The BBC's reluctant report  includes this piece of context at the end:

'The UN report concluded that at least 169 Palestinians were killed by Israeli attacks during the offensive.

It said more than 100 were civilians, including 33 children and 13 women. The report said six Israelis were killed by Palestinians attacks, including four civilians.'
Even if we accept the Palestinian sourced split between civilians and military, and work on the minimum figure of 101 civilians out of 169 deaths, that makes a ratio of approximately 1.69:1 civilians:military. This sounds terrible, after all surely more military should be killed than civilians.

Now for some context:
According the International Committee of the Red Cross, the civilian-to-soldier death ratio in wars fought since the mid-20th century has been 10:1, meaning ten civilian deaths for every soldier death. The source for this is Greenberg Research, Inc., The People on War Report, International Committee of the Red Cross, 1999, iii."The fundamental shift in the character of war is illustrated by a stark statistic: in World War I, nine soldiers were killed for every civilian life lost. In today’s wars, it is estimated that 10 civilians die for every soldier or fighter killed in battle."

During the Israel/Palestinian conflict of 2006-2007 approximately 810 Palestinians were killed in Gaza of which approximately 200 were civilians - a ratio of approximately 1:3. During the period leading up to the conflict 1,010 Israelis were killed by Palestinian terrorist attacks of which 773 were civilians - a ratio of approximately 5:1.
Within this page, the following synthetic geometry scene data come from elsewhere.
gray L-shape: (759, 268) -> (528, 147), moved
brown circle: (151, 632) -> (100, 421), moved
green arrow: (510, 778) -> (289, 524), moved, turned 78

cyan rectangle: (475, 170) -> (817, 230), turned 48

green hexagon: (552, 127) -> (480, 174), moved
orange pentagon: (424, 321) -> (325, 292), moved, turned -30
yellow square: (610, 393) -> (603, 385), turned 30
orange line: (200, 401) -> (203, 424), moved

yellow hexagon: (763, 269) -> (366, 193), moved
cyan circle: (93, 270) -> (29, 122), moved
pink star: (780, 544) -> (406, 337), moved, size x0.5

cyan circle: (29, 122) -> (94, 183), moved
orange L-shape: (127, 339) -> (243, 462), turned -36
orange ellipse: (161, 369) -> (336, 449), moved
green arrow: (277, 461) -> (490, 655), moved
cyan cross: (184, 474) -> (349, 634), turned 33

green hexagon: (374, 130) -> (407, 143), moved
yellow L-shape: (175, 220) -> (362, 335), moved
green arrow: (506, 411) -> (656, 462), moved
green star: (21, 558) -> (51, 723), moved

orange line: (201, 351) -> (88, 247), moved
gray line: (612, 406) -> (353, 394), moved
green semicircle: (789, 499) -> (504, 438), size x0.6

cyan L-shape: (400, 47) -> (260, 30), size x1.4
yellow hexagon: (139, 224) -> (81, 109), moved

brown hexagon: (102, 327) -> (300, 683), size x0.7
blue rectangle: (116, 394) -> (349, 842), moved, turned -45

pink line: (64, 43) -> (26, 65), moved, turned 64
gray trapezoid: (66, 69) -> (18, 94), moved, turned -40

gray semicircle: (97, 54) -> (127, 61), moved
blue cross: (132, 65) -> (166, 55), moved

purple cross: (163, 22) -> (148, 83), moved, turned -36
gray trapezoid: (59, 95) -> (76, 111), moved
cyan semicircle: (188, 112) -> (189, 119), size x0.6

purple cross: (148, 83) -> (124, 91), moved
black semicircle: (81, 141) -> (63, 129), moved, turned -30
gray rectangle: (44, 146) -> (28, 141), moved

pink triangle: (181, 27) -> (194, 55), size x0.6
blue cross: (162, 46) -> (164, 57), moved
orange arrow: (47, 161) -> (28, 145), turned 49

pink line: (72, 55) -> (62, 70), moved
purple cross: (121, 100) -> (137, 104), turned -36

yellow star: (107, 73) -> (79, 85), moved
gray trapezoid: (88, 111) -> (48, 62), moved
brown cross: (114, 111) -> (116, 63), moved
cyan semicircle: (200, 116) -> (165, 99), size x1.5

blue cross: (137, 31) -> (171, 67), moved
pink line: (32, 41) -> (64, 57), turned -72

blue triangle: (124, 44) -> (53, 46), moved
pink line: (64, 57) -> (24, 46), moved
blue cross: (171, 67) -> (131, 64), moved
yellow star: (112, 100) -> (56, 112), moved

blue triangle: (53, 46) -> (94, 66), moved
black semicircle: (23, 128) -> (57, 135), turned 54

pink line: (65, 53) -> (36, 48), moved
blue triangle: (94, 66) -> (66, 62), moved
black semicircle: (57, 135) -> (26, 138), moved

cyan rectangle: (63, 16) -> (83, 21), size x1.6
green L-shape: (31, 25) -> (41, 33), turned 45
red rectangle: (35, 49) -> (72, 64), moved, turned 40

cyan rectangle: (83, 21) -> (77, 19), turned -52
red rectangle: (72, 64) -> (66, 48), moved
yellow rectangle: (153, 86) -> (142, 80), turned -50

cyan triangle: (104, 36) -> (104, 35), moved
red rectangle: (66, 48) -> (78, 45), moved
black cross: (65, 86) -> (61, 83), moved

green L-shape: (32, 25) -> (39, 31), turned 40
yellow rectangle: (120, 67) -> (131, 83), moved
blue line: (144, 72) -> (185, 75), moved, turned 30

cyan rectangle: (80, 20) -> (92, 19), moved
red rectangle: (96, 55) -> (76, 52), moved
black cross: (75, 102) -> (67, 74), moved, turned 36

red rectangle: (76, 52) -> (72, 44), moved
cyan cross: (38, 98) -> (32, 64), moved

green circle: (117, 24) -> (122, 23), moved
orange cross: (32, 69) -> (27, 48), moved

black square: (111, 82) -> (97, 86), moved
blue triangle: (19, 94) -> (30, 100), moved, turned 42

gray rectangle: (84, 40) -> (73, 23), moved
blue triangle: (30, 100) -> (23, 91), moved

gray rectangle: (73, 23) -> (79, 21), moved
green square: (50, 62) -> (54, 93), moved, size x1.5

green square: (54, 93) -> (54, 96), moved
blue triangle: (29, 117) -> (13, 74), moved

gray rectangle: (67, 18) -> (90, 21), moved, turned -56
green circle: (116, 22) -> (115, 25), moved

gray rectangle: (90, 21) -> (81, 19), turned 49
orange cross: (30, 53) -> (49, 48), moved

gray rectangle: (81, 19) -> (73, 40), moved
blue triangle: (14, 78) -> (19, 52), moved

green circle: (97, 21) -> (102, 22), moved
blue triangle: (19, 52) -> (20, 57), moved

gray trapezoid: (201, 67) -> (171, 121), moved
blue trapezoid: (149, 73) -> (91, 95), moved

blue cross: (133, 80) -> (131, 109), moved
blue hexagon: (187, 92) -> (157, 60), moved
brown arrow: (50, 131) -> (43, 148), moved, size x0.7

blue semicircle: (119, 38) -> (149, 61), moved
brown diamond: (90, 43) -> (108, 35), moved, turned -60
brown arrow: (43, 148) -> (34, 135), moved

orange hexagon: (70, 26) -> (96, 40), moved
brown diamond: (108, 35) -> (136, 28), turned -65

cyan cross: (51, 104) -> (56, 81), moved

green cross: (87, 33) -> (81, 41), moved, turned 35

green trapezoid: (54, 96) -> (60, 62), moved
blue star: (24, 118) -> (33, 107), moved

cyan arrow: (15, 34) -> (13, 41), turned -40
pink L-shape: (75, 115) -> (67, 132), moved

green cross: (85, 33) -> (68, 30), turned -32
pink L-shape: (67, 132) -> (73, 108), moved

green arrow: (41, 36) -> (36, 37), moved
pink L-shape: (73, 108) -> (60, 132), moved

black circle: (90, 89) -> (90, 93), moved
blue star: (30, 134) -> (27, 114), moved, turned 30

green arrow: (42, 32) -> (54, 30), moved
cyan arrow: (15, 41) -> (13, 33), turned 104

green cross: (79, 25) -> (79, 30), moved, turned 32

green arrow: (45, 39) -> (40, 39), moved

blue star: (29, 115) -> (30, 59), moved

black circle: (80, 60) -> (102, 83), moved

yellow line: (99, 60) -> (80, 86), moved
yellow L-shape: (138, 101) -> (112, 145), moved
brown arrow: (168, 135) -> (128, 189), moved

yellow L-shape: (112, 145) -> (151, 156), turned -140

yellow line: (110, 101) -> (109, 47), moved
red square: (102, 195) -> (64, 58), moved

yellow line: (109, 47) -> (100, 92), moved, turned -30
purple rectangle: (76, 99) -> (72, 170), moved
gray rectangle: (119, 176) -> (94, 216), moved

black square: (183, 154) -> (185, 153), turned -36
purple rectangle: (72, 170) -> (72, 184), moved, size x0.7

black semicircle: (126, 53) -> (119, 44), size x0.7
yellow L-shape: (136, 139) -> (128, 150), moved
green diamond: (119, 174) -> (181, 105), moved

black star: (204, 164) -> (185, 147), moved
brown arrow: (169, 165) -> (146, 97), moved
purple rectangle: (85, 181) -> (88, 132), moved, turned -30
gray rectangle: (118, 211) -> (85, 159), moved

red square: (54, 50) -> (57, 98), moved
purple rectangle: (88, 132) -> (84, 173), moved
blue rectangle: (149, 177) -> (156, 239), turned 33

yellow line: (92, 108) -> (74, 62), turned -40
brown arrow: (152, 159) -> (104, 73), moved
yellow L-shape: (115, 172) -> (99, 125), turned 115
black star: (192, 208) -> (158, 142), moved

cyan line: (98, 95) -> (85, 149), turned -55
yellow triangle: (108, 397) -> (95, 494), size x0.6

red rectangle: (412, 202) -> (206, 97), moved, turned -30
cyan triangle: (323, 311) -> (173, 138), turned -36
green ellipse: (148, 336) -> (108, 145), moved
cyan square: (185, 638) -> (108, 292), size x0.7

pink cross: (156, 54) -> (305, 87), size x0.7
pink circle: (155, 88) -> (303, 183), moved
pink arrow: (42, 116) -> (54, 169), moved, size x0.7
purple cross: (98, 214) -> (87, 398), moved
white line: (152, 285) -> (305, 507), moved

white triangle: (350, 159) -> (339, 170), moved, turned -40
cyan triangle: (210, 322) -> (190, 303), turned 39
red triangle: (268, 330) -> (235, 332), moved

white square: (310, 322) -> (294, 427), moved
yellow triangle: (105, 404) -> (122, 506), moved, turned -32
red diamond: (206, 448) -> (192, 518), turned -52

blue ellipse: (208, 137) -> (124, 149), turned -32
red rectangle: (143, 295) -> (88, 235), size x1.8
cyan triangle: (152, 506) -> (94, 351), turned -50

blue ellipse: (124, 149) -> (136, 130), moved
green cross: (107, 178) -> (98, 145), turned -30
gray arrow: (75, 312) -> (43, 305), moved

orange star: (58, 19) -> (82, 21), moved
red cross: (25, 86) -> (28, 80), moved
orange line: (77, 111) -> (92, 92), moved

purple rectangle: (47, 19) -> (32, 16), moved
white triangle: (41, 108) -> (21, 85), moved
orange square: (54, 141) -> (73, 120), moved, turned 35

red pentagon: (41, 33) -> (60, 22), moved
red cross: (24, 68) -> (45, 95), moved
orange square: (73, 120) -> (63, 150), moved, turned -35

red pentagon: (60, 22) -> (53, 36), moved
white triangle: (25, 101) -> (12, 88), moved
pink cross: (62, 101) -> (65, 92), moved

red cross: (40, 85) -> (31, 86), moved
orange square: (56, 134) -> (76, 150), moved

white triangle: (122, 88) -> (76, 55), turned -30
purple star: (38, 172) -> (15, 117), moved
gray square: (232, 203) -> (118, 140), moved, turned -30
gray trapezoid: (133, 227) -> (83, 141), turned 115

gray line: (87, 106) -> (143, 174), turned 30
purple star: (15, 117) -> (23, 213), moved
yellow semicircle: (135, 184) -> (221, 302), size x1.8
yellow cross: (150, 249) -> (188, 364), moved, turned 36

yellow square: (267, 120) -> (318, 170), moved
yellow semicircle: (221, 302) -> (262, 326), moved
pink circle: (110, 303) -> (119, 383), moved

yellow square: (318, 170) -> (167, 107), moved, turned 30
Testifying before the United Nations, Col. Richard Kemp, a British commander, stated that:
'Mr. President, based on my knowledge and experience, I can say this: During Operation Cast Lead, the Israeli Defence Forces did more to safeguard the rights of civilians in a combat zone than any other army in the history of warfare. Israel did so while facing an enemy that deliberately positioned its military capability behind the human shield of the civilian population... The truth is that the IDF took extraordinary measures to give Gaza civilians notice of targeted areas, dropping over 2 million leaflets, and making over 100,000 phone calls. Many missions that could have taken out Hamas military capability were aborted to prevent civilian casualties. During the conflict, the IDF allowed huge amounts of humanitarian aid into Gaza. To deliver aid virtually into your enemy's hands is, to the military tactician, normally quite unthinkable. But the IDF took on those risks.

Despite all of this, of course innocent civilians were killed. War is chaos and full of mistakes. There have been mistakes by the British, American and other forces in Afghanistan and in Iraq, many of which can be put down to human error. But mistakes are not war crimes...

More than anything, the civilian casualties were a consequence of Hamas way of fighting. Hamas deliberately tried to sacrifice their own civilians.'

Now that's some context that the BBC don't report. I contend this is because the BBC is institutionally biased against Israel, that the Balen Report showed this and that is why the BBC is so desperate to keep that report secret.